Segment Start: MATERIAL PROVIDED
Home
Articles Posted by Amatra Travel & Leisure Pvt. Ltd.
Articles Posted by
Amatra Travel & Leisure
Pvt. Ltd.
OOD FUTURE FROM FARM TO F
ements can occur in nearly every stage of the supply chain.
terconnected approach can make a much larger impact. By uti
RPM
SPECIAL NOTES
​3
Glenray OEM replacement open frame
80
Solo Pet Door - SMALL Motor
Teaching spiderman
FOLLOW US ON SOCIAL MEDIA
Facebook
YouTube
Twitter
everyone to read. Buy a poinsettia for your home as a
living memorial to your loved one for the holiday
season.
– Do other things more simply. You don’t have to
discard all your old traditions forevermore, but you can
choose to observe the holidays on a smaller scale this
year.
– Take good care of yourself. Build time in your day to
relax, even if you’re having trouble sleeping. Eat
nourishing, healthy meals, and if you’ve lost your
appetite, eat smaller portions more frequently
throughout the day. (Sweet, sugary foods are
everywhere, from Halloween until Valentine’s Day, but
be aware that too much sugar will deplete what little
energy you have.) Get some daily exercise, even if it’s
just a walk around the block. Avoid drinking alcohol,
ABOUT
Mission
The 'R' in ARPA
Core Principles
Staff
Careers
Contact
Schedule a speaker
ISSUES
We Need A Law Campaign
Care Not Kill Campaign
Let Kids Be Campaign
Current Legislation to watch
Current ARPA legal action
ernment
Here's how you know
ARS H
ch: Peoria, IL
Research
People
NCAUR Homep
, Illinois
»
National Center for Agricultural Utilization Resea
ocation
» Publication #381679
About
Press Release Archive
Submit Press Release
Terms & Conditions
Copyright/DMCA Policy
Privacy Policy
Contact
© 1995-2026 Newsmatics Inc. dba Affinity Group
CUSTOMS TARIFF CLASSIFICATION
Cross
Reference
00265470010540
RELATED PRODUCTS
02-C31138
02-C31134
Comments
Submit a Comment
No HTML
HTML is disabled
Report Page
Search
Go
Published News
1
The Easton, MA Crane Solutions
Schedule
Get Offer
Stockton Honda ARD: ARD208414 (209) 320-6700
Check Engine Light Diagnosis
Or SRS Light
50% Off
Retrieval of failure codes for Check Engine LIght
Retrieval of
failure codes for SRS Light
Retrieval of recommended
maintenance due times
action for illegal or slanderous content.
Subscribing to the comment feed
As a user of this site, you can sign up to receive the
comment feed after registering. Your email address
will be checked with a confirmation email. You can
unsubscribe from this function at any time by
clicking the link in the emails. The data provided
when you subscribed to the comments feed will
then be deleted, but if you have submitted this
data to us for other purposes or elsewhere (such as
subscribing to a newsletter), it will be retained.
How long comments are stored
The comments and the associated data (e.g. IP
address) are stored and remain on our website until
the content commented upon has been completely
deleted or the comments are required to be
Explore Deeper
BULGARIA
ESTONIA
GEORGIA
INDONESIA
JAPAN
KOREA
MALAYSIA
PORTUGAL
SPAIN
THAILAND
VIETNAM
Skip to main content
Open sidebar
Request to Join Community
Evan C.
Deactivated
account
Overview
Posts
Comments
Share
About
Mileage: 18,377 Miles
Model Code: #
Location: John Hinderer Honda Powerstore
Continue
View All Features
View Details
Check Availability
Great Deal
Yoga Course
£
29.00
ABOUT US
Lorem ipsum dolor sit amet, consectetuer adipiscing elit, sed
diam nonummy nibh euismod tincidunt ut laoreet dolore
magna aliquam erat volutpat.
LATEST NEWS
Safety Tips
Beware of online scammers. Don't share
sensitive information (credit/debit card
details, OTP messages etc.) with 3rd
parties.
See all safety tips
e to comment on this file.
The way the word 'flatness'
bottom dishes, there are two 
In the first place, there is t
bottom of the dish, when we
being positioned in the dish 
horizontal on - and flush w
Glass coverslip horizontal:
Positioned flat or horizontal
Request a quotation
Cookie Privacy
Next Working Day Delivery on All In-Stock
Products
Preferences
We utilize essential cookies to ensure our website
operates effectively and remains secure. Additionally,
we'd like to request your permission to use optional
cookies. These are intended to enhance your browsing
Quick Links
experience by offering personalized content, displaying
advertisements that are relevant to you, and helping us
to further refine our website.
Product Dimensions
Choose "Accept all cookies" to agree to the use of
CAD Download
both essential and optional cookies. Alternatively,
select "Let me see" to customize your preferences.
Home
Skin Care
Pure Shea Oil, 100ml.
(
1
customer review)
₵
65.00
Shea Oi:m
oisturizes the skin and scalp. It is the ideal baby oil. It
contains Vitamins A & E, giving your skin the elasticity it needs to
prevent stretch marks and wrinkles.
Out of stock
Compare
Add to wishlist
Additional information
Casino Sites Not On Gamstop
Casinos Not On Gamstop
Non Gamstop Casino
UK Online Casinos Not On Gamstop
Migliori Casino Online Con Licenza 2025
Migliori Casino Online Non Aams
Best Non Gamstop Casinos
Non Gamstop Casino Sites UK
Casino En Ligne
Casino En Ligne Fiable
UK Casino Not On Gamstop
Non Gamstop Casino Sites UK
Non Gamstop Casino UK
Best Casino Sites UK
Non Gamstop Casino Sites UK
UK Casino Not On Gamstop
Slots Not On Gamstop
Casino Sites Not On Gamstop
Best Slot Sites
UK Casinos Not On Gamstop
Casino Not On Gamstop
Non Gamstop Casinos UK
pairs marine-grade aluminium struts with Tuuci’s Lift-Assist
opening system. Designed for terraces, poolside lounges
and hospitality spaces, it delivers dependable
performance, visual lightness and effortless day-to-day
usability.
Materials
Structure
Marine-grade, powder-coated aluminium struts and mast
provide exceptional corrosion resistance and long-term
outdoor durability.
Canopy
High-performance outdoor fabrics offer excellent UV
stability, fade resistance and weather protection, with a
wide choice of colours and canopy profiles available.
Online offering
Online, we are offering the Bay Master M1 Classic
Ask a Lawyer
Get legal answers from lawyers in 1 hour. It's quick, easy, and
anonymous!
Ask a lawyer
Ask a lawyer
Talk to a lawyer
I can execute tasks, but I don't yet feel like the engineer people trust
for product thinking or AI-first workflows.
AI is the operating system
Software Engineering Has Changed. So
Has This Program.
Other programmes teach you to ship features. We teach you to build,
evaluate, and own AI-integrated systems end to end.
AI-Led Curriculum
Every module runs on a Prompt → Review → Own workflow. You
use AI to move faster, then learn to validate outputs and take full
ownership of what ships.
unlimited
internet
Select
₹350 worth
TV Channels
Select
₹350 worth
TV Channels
Segment End: MATERIAL PROVIDED
TASK GOAL: Every line holding the string "then" should be copied here, so please find those lines in the data.

PROBLEM SOLUTION:
then be deleted, but if you have submitted this
use AI to move faster, then learn to validate outputs and take full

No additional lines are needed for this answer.